• _Required work_
Show every line from the entries that follow which holds the word "ULTIMA".

• _Input records_
=== Section Start ===

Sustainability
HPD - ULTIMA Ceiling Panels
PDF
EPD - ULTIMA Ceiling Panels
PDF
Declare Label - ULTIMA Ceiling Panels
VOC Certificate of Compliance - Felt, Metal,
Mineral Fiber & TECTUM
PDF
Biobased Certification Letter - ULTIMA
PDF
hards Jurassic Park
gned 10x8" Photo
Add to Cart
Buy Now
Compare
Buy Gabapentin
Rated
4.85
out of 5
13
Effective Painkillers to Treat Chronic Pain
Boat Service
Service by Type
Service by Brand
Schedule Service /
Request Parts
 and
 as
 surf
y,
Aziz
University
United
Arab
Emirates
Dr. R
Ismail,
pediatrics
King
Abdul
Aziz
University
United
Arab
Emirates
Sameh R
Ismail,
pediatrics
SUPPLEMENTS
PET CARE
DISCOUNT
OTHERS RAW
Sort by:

=== Section End ===
=== Section Start ===

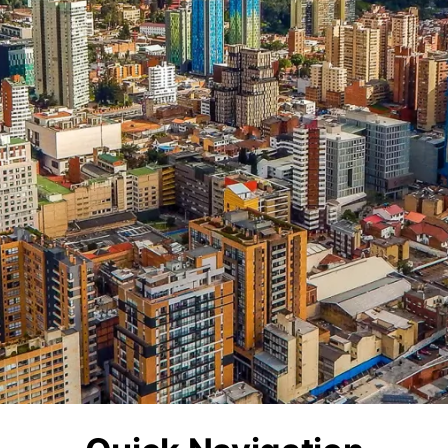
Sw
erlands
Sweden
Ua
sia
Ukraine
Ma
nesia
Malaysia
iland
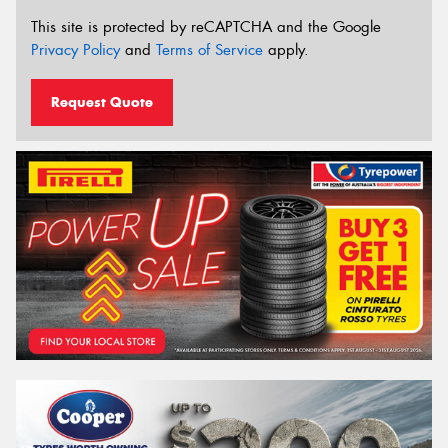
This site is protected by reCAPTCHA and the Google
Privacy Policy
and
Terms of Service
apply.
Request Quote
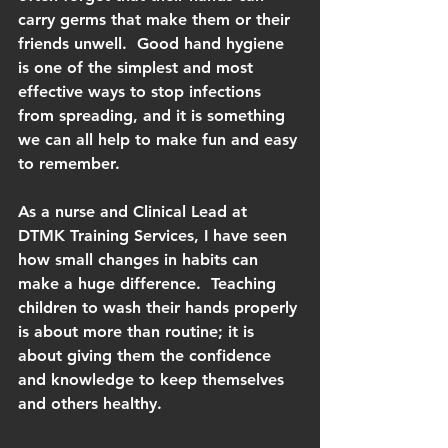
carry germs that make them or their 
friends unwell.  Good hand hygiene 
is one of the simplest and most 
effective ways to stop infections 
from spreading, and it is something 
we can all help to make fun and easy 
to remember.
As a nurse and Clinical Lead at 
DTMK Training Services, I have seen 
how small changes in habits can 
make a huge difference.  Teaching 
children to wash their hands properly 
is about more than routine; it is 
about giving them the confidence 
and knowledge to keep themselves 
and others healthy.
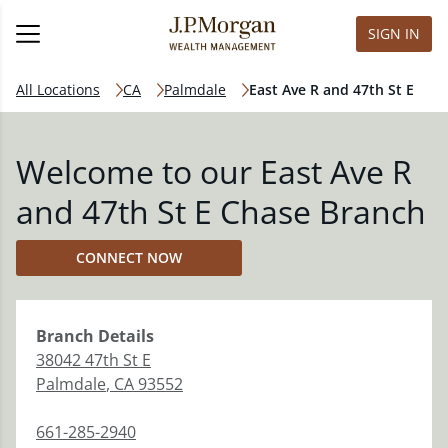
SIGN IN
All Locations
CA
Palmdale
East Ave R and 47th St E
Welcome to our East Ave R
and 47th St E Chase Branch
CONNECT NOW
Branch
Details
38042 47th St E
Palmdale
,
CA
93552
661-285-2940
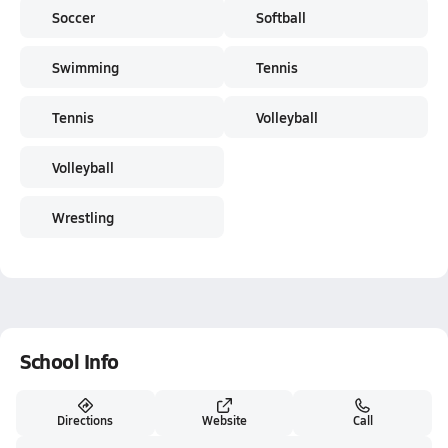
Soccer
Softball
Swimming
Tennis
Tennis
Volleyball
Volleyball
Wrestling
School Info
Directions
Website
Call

=== Section End ===

• _Exercise response_
HPD - ULTIMA Ceiling Panels
EPD - ULTIMA Ceiling Panels
Declare Label - ULTIMA Ceiling Panels
Biobased Certification Letter - ULTIMA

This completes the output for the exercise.